Supplied records
****

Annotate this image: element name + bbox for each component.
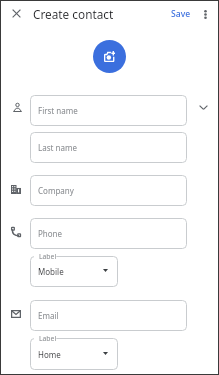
staticText: Phone bbox=[38, 228, 63, 239]
button[interactable]: First name bbox=[30, 95, 187, 126]
button[interactable]: Add photo bbox=[93, 40, 126, 73]
staticText: Mobile bbox=[38, 266, 64, 277]
staticText: Save bbox=[171, 8, 191, 20]
button[interactable]: Email bbox=[30, 300, 187, 331]
staticText: Last name bbox=[38, 142, 77, 153]
button[interactable]: Phone bbox=[30, 218, 187, 249]
button[interactable]: Close bbox=[7, 4, 26, 23]
button[interactable]: Label bbox=[30, 256, 118, 287]
staticText: Label bbox=[39, 334, 57, 343]
staticText: Create contact bbox=[33, 6, 114, 22]
button[interactable]: Company bbox=[30, 175, 187, 206]
staticText: Email bbox=[38, 310, 59, 321]
button[interactable]: Last name bbox=[30, 132, 187, 163]
button[interactable]: More options bbox=[197, 6, 214, 23]
button[interactable]: Label bbox=[30, 338, 118, 370]
button[interactable]: Save bbox=[165, 4, 197, 24]
staticText: First name bbox=[38, 105, 78, 116]
staticText: Company bbox=[38, 185, 74, 196]
staticText: Home bbox=[38, 349, 61, 360]
staticText: Label bbox=[39, 252, 57, 261]
button[interactable]: Expand name fields bbox=[194, 98, 212, 116]
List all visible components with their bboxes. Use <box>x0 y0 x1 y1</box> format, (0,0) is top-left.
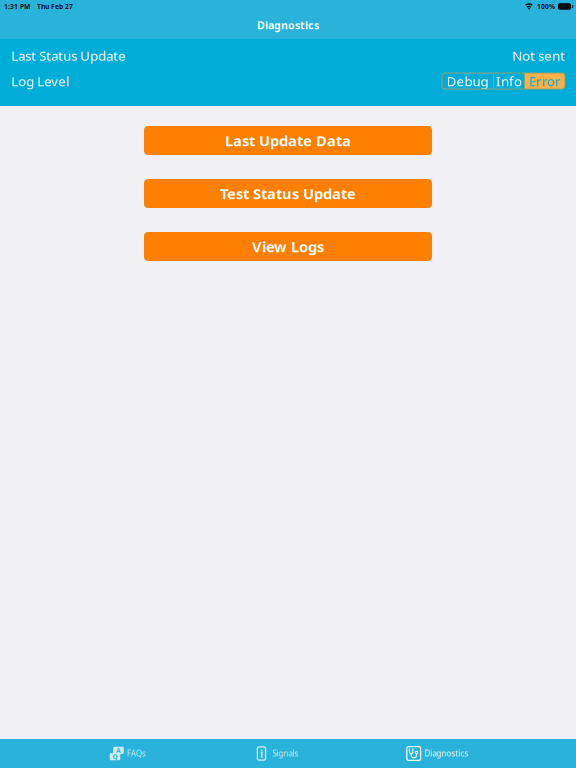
staticText: 100% <box>537 2 555 11</box>
staticText: View Logs <box>252 237 324 256</box>
button[interactable]: Diagnostics <box>366 739 508 768</box>
button[interactable]: View Logs <box>144 232 432 261</box>
staticText: Debug <box>446 72 488 90</box>
button[interactable]: i <box>217 739 338 768</box>
button[interactable]: Last Update Data <box>144 126 432 155</box>
staticText: Diagnostics <box>424 748 468 759</box>
staticText: Log Level <box>11 72 69 90</box>
staticText: Q <box>112 752 118 761</box>
staticText: Error <box>529 72 561 90</box>
button[interactable]: Error <box>525 73 565 89</box>
button[interactable]: Info <box>494 73 524 89</box>
staticText: 1:31 PM <box>4 2 30 11</box>
staticText: i <box>260 746 263 761</box>
staticText: Not sent <box>512 47 565 64</box>
staticText: Diagnostics <box>257 18 319 32</box>
staticText: Last Status Update <box>11 47 126 64</box>
staticText: Info <box>496 72 522 90</box>
staticText: FAQs <box>127 748 146 759</box>
button[interactable]: Test Status Update <box>144 179 432 208</box>
staticText: Signals <box>272 748 298 759</box>
staticText: A <box>116 746 121 755</box>
staticText: Thu Feb 27 <box>37 2 73 11</box>
button[interactable]: A <box>70 739 186 768</box>
staticText: Last Update Data <box>225 131 351 150</box>
button[interactable]: Debug <box>442 73 493 89</box>
staticText: Test Status Update <box>220 184 356 203</box>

****

Your task
The entries above must be output exactly, with every image left out.

Answer space
Annotate this image: element name + bbox for each component.
staticText: Phone bbox=[38, 228, 63, 239]
button[interactable]: First name bbox=[30, 95, 187, 126]
button[interactable]: Add photo bbox=[93, 40, 126, 73]
staticText: Mobile bbox=[38, 266, 64, 277]
staticText: Save bbox=[171, 8, 191, 20]
button[interactable]: Email bbox=[30, 300, 187, 331]
staticText: Last name bbox=[38, 142, 77, 153]
button[interactable]: Phone bbox=[30, 218, 187, 249]
button[interactable]: Close bbox=[7, 4, 26, 23]
button[interactable]: Label bbox=[30, 256, 118, 287]
staticText: Label bbox=[39, 334, 57, 343]
staticText: Create contact bbox=[33, 6, 114, 22]
button[interactable]: Company bbox=[30, 175, 187, 206]
staticText: Email bbox=[38, 310, 59, 321]
button[interactable]: Last name bbox=[30, 132, 187, 163]
button[interactable]: More options bbox=[197, 6, 214, 23]
button[interactable]: Label bbox=[30, 338, 118, 370]
button[interactable]: Save bbox=[165, 4, 197, 24]
staticText: First name bbox=[38, 105, 78, 116]
staticText: Company bbox=[38, 185, 74, 196]
staticText: Home bbox=[38, 349, 61, 360]
staticText: Label bbox=[39, 252, 57, 261]
button[interactable]: Expand name fields bbox=[194, 98, 212, 116]
List all visible components with their bboxes. Use <box>x0 y0 x1 y1</box> format, (0,0) is top-left.
staticText: 100% <box>537 2 555 11</box>
staticText: View Logs <box>252 237 324 256</box>
button[interactable]: Diagnostics <box>366 739 508 768</box>
button[interactable]: View Logs <box>144 232 432 261</box>
staticText: Debug <box>446 72 488 90</box>
button[interactable]: i <box>217 739 338 768</box>
button[interactable]: Last Update Data <box>144 126 432 155</box>
staticText: Diagnostics <box>424 748 468 759</box>
staticText: Log Level <box>11 72 69 90</box>
staticText: Q <box>112 752 118 761</box>
staticText: Error <box>529 72 561 90</box>
button[interactable]: Error <box>525 73 565 89</box>
button[interactable]: Info <box>494 73 524 89</box>
staticText: 1:31 PM <box>4 2 30 11</box>
staticText: i <box>260 746 263 761</box>
staticText: Not sent <box>512 47 565 64</box>
staticText: Diagnostics <box>257 18 319 32</box>
staticText: Last Status Update <box>11 47 126 64</box>
staticText: Info <box>496 72 522 90</box>
staticText: FAQs <box>127 748 146 759</box>
button[interactable]: Test Status Update <box>144 179 432 208</box>
staticText: Signals <box>272 748 298 759</box>
staticText: A <box>116 746 121 755</box>
staticText: Thu Feb 27 <box>37 2 73 11</box>
button[interactable]: A <box>70 739 186 768</box>
staticText: Last Update Data <box>225 131 351 150</box>
button[interactable]: Debug <box>442 73 493 89</box>
staticText: Test Status Update <box>220 184 356 203</box>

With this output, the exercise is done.